Devant lui passent toutes les infirmités corporelles du quartier, tous les vices des maisons voisines. Aux ragots des offices et de la loge, révélant le cocuage du Monsieur qui demeure au premier, précisant l’heure et le jour où sa femme le trompe, par semaine, une fois, s’ajoutent les doléances des bonnes se plaignant de leur ration de vin, racontant les besoins de leurs maîtresses, les tentatives de leurs patrons, les goûts épuisants et précoces de leurs enfants.
Quelle chronique d’ordures il eût pu amasser depuis le jour où il a revêtu le tablier à deux poches et consenti à éventrer les grands sacs de toile ! que de mots câlins ou aigres il a entendus, murmurés ou glapis par les couples qui le frôlaient, que d’ivrognesses, que de fausses amoureuses, que de pochards, que d’aimables grinches il a vu happés au collet par les sergents de ville ! que de chutes, que d’accidents de voitures, que de côtes défoncées, de jambes déboîtées, d’épaules luxées, que de rassemblements de foule devant les pharmacies il a regardés, tout en fendant d’un coup de tranchet la robe brune des châtaignes, tout en remuant avec son couteau de bois les marrons qui se craquèlent et pètent !

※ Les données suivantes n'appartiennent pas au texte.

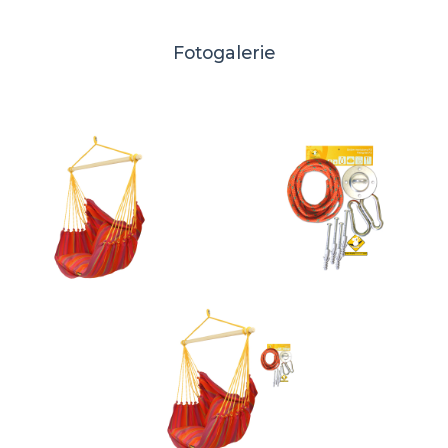
Fotogalerie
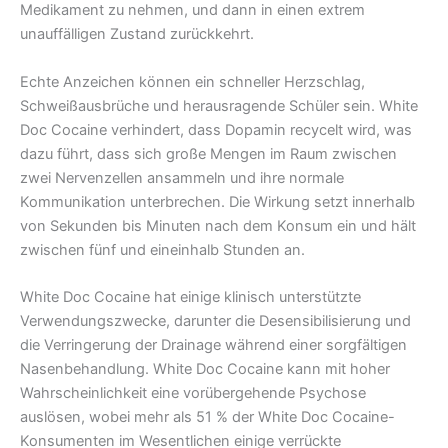
Medikament zu nehmen, und dann in einen extrem
unauffälligen Zustand zurückkehrt.
Echte Anzeichen können ein schneller Herzschlag,
Schweißausbrüche und herausragende Schüler sein. White
Doc Cocaine verhindert, dass Dopamin recycelt wird, was
dazu führt, dass sich große Mengen im Raum zwischen
zwei Nervenzellen ansammeln und ihre normale
Kommunikation unterbrechen. Die Wirkung setzt innerhalb
von Sekunden bis Minuten nach dem Konsum ein und hält
zwischen fünf und eineinhalb Stunden an.
White Doc Cocaine hat einige klinisch unterstützte
Verwendungszwecke, darunter die Desensibilisierung und
die Verringerung der Drainage während einer sorgfältigen
Nasenbehandlung. White Doc Cocaine kann mit hoher
Wahrscheinlichkeit eine vorübergehende Psychose
auslösen, wobei mehr als 51 % der White Doc Cocaine-
Konsumenten im Wesentlichen einige verrückte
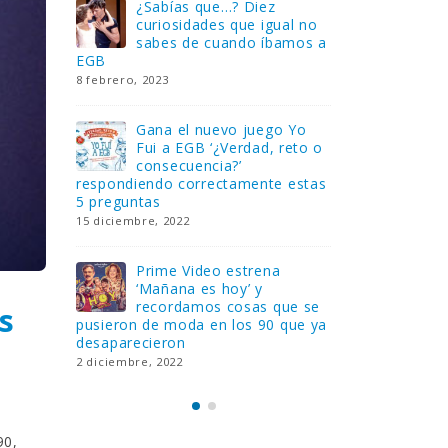
tro
¿Sabías que…? Diez
Gan
OBIL
curiosidades que igual no
uni
ht
sabes de cuando íbamos a
que
EGB
Rider – El c
[finalizado]
8 febrero, 2023
18 noviembre,
Gana el nuevo juego Yo
con su
Fui a EGB ‘¿Verdad, reto o
Fli
as de
consecuencia?’
col
mos
respondiendo correctamente estas
los
5 preguntas
tres suscrip
15 diciembre, 2022
18 noviembre,
 de
Prime Video estrena
Lle
‘Mañana es hoy’ y
mes
recordamos cosas que se
Ver
s
untas
pusieron de moda en los 90 que ya
consecuenci
desaparecieron
y atrevidas
2 diciembre, 2022
17 noviembre,
90,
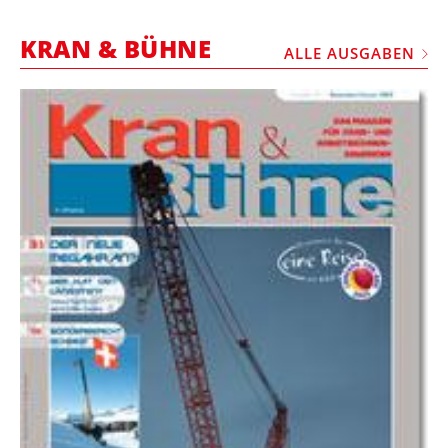
STELLEN
KRAN & BÜHNE
MARKTPLATZ
ALLE AUSGABEN
ABONNEMENTS
VIDEOS
BIBLIOTHEK
KRAN & BÜHNE
MEDIADATEN
WÄHRUNGSRECHNER
EINHEITENKONVERTER
KONTAKT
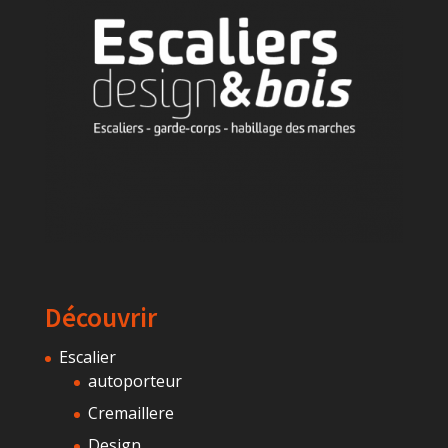
Découvrir
Escalier
autoporteur
Cremaillere
Design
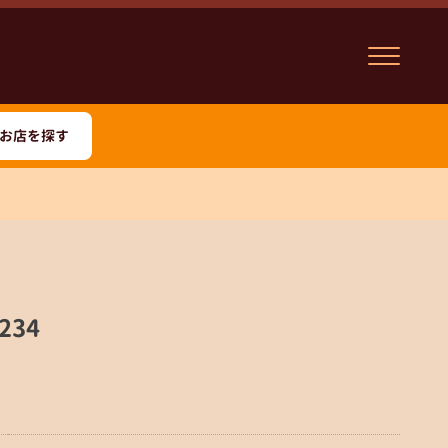
お店を探す
234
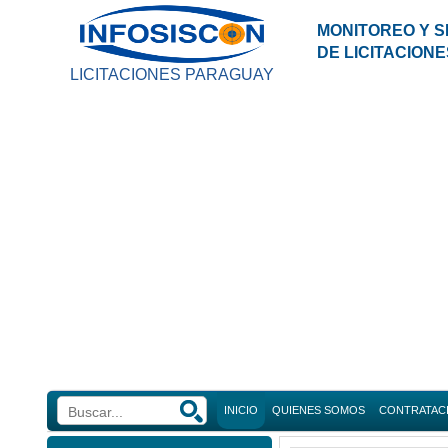
MONITOREO Y S
DE LICITACION
LICITACIONES PARAGUAY
INICIO
QUIENES SOMOS
CONTRATAC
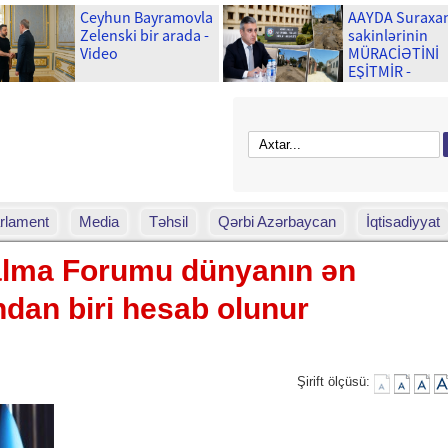
Ceyhun Bayramovla
AAYDA Suraxa
Zelenski bir arada -
sakinlərinin
Video
MÜRACİƏTİNİ
EŞİTMİR -
Uşaqlarımız y
palçıq içində
məktəbə gedə
rlament
Media
Təhsil
Qərbi Azərbaycan
İqtisadiyyat
ma Forumu dünyanın ən
ndan biri hesab olunur
Şirift ölçüsü:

Et cependant la vie n’est pas couleur de rose dans ce chien de métier ; vent, bruine, pluie, neige, s’en donnent à coeur joie ; le fourneau tressaille et geint sous les rafales qui le bousculent, épandant à flots la fumée qui pique les yeux et éteint la voix ; le charbon brasille et s’use vite, les chalands passent rapides, engoncés dans le collet de leur paletot, aucun ne s’arrête devant l’échoppe et derrière le malheureux, au travers des vitres qui le séparent de la piscine aux vins, s’alignent, vives, engageantes, scintillant sur une planchette posée devant une glace, des régiments de bouteilles, hautes en couleur et larges en ventre.

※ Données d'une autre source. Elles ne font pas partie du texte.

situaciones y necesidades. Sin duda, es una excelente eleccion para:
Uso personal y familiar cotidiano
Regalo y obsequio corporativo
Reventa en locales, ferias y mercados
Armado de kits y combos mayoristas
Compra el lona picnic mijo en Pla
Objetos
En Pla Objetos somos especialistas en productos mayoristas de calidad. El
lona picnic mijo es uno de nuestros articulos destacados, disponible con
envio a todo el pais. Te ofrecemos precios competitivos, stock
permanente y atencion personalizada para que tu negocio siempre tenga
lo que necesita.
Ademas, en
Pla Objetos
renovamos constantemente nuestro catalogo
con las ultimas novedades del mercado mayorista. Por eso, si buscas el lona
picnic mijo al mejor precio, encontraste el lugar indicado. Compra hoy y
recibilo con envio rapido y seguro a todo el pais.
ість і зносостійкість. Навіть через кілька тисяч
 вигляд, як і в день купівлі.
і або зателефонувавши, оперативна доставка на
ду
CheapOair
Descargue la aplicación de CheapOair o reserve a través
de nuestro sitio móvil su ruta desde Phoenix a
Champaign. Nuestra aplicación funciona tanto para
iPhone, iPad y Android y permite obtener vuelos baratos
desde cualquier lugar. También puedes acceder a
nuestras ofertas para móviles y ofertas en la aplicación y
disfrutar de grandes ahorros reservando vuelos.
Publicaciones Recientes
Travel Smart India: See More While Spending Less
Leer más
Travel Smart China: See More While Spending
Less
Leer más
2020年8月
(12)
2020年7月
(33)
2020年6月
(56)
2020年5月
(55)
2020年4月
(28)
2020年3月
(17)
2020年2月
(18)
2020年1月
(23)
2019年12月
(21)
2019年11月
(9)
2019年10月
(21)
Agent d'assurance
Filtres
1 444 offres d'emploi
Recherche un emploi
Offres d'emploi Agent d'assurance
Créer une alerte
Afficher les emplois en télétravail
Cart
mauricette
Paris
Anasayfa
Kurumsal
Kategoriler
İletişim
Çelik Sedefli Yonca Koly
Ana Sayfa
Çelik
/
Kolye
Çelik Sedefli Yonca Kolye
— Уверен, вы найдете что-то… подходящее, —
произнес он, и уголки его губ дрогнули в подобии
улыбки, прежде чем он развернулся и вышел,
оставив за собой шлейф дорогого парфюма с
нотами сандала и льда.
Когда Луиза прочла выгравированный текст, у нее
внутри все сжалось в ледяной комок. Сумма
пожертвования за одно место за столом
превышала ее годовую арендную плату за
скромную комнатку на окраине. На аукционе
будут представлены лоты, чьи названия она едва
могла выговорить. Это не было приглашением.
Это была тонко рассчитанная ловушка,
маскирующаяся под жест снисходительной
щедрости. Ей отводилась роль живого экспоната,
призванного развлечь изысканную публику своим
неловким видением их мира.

Quelle attirance, quelle fascination ! oh ! qui dira le charme des canons et du tafia ? Ne les regarde point, pauvre hère, oublie froid, faim, bouteilles et chante, nasillard, ta complainte obstinée : eh ! chauds, chauds, les marrons !
Va, éreinte-toi, gèle, gèle, souffle sur les fumerons qui puent, aspire à pleine bouche la vapeur des cuissons, emplis-toi la gorge de cendre, trempe dans l’eau tes mains bouillies et tes doigts grillés, égoutte les châtaignes, écale les marrons, gonfle les sacs, vends ta marchandise aux enfants goulus, aux femmes attardées ; hue ! philosophe, hue ! entonne à tue-tête, jusqu’à la pleine nuit, au clair du gaz, sous le froid, ton refrain de misère : eh ! chauds, chauds, les marrons !
*
LE CONDUCTEUR D’OMNIBUS
— Arrêtez, arrêtez !
— Ding !
— Ouf — et hautement retroussée et la face rouge comme une pivoine, la grosse mère, tenue sous les bras par le conducteur, trébuche dans la voiture et va s’échouer avec un ahan sourd, entre les deux petites barres d’acajou qui limitent sa place. Le conducteur fouille dans son escarcelle et rend la monnaie à l’énorme dondon qui déborde de la banquette, puis il escalade le toit de l’omnibus où, tassés sur du bois, des corps d’hommes assis s’agitent péniblement derrière le dos d’un cocher dont le fouet claque. Appuyé sur la rampe de l’impériale, il touche ses trois sous et redescend puis s’assied sur un petit banc mobile qui barre l’entrée de la voiture. Plus rien à faire.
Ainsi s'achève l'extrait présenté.